[[ LISTED RECORDS, beginning ]]

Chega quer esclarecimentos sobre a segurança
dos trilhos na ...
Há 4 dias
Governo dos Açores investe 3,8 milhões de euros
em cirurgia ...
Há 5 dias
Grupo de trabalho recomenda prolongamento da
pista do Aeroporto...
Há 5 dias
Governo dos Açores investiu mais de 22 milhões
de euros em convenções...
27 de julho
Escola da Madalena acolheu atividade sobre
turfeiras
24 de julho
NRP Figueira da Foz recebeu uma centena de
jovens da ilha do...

[[ LISTED RECORDS, end ]]

EXERCISE DIRECTIONS >> Reproduce the preceding records exactly and completely.

RESPONSE BOX >>
Chega quer esclarecimentos sobre a segurança
dos trilhos na ...
Há 4 dias
Governo dos Açores investe 3,8 milhões de euros
em cirurgia ...
Há 5 dias
Grupo de trabalho recomenda prolongamento da
pista do Aeroporto...
Há 5 dias
Governo dos Açores investiu mais de 22 milhões
de euros em convenções...
27 de julho
Escola da Madalena acolheu atividade sobre
turfeiras
24 de julho
NRP Figueira da Foz recebeu uma centena de
jovens da ilha do...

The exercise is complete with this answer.